When a friend gave superlative praise to his book Poems 1909-1925, the poet replied with a clipping from The Midwives’ Gazette in which the following words were underlined: “Blood, mucus, shreds of mucus, purulent discharge.” The gesture was more than a rude joke. It conveyed Eliot’s poverty of spirit, his honestly diffident view of the poems; and it did so, characteristically, in the words of another person.

We may assume that the attitude sprang from the poet’s sense of not deserving (could anyone deserve?) the measure of love that was bestowed on him. But the feeling persisted throughout his life and darkened his imagination. Ultimately, it blended with religious doctrine, for the creed he clung to (after his fortieth year) rested mysteriously on the gap between God’s love and man’s unworthiness.

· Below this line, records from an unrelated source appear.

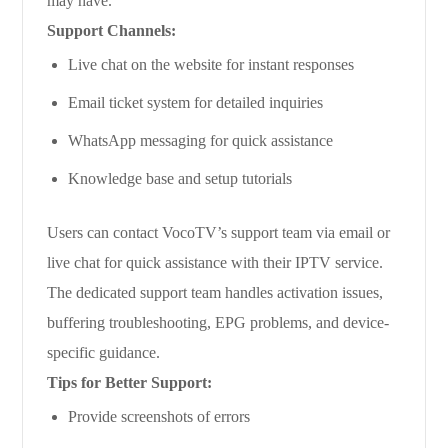
may have.
Support Channels:
Live chat on the website for instant responses
Email ticket system for detailed inquiries
WhatsApp messaging for quick assistance
Knowledge base and setup tutorials
Users can contact VocoTV’s support team via email or
live chat for quick assistance with their IPTV service.
The dedicated support team handles activation issues,
buffering troubleshooting, EPG problems, and device-
specific guidance.
Tips for Better Support:
Provide screenshots of errors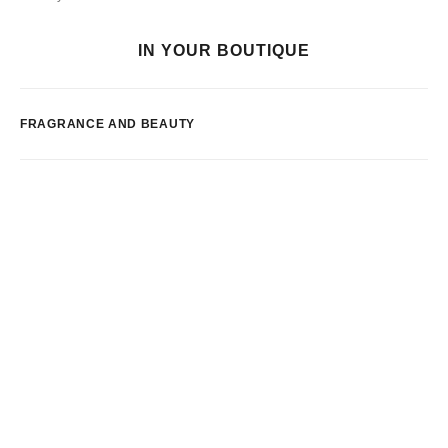
IN YOUR BOUTIQUE
FRAGRANCE AND BEAUTY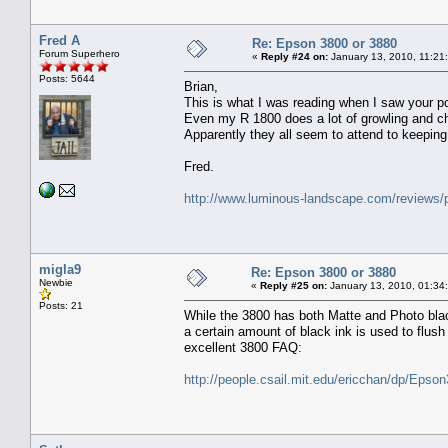
Fred A
Re: Epson 3800 or 3880
Forum Superhero
«
Reply #24 on:
January 13, 2010, 11:21
Posts: 5644
Brian,
This is what I was reading when I saw your p
Even my R 1800 does a lot of growling and chu
Apparently they all seem to attend to keeping
Fred.
http://www.luminous-landscape.com/reviews/p
migla9
Re: Epson 3800 or 3880
Newbie
«
Reply #25 on:
January 13, 2010, 01:34
Posts: 21
While the 3800 has both Matte and Photo blac
a certain amount of black ink is used to flus
excellent 3800 FAQ:
http://people.csail.mit.edu/ericchan/dp/Epso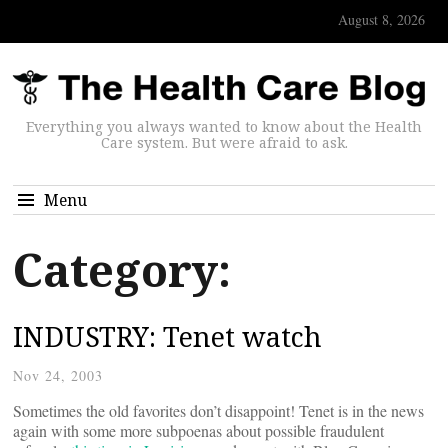
August 8, 2026
Everything you always wanted to know about the Health
Care system. But were afraid to ask.
Menu
Category:
INDUSTRY: Tenet watch
Nov 24, 2003
Sometimes the old favorites don’t disappoint! Tenet is in the news
again with some more subpoenas about possible fraudulent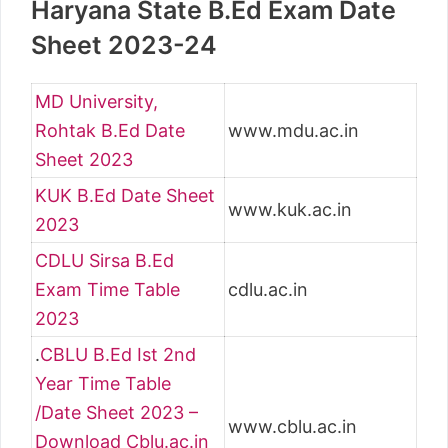
Haryana State B.Ed Exam Date
Sheet 2023-24
MD University,
Rohtak B.Ed Date
www.mdu.ac.in
Sheet 2023
KUK B.Ed Date Sheet
www.kuk.ac.in
2023
CDLU Sirsa B.Ed
Exam Time Table
cdlu.ac.in
2023
.
CBLU B.Ed Ist 2nd
Year Time Table
/Date Sheet 2023 –
www.cblu.ac.in
Download Cblu.ac.in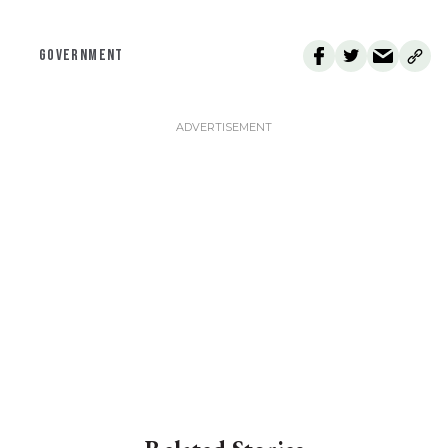
GOVERNMENT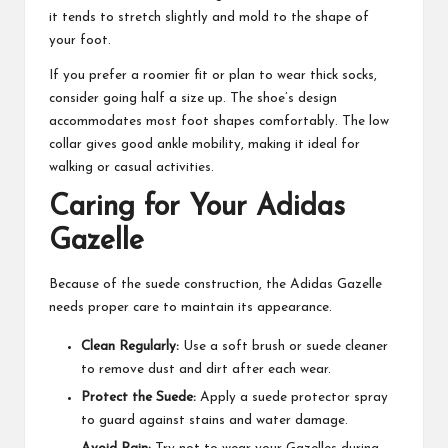
it tends to stretch slightly and mold to the shape of
your foot.
If you prefer a roomier fit or plan to wear thick socks,
consider going half a size up. The shoe’s design
accommodates most foot shapes comfortably. The low
collar gives good ankle mobility, making it ideal for
walking or casual activities.
Caring for Your Adidas
Gazelle
Because of the suede construction, the Adidas Gazelle
needs proper care to maintain its appearance.
Clean Regularly:
Use a soft brush or suede cleaner
to remove dust and dirt after each wear.
Protect the Suede:
Apply a suede protector spray
to guard against stains and water damage.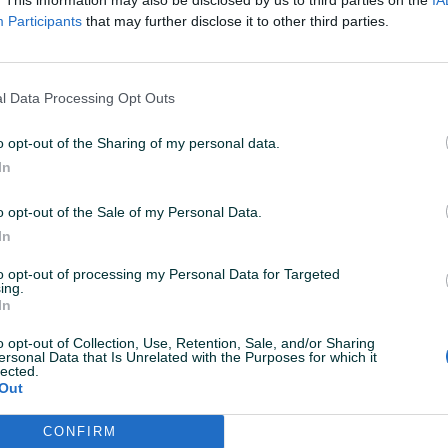
Participants
that may further disclose it to other third parties.
l Data Processing Opt Outs
o opt-out of the Sharing of my personal data.
In
o opt-out of the Sale of my Personal Data.
Korisnik nema aktivnih
In
to opt-out of processing my Personal Data for Targeted
ing.
In
o opt-out of Collection, Use, Retention, Sale, and/or Sharing
ersonal Data that Is Unrelated with the Purposes for which it
lected.
Out
CONFIRM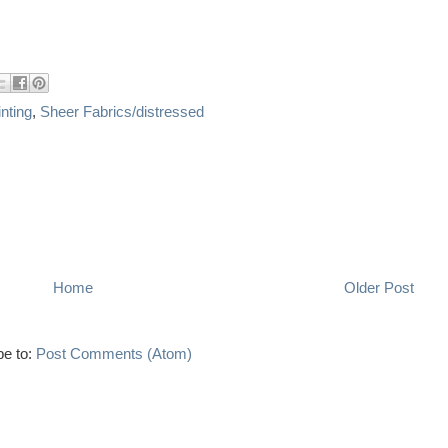
nting
,
Sheer Fabrics/distressed
Home
Older Post
be to:
Post Comments (Atom)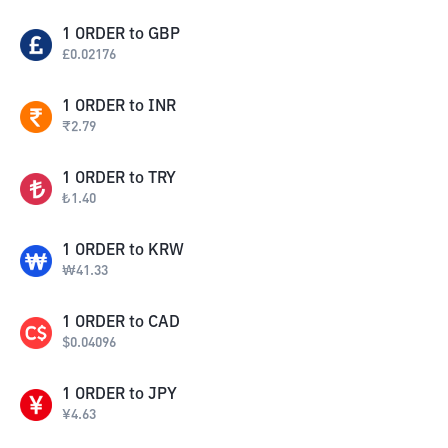
1
ORDER
to
GBP
£
0.02176
1
ORDER
to
INR
₹
2.79
1
ORDER
to
TRY
₺
1.40
1
ORDER
to
KRW
₩
41.33
1
ORDER
to
CAD
$
0.04096
1
ORDER
to
JPY
¥
4.63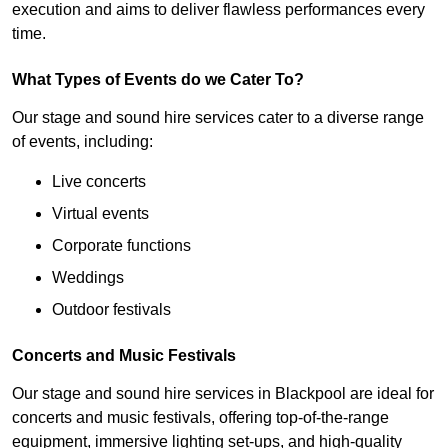
execution and aims to deliver flawless performances every
time.
What Types of Events do we Cater To?
Our stage and sound hire services cater to a diverse range
of events, including:
Live concerts
Virtual events
Corporate functions
Weddings
Outdoor festivals
Concerts and Music Festivals
Our stage and sound hire services in Blackpool are ideal for
concerts and music festivals, offering top-of-the-range
equipment, immersive lighting set-ups, and high-quality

So it was easy for Eliot to conceive of discipline rather than freedom as the first need of humanity. “At the bottom of man’s heart,” he said when he was twenty-eight—in a phrase that anticipates a line of “Gerontion”—“there is always the beast, resentful of restraints of civilized society, ready to spring out at the instant this restraint relaxes…. As a matter of fact, the human soul—l’anima semplicetta—is neither good nor bad; but in order to be good, to be human, requires discipline.”

The relation between humility and discipline is obvious enough, and Eliot never lost sight of it. Years later, contrasting totalitarian government with his own idea of a Christian society, he said of the latter, “That prospect involves, at least, discipline, inconvenience and discomfort: but here as hereafter the alternative to hell is purgatory.”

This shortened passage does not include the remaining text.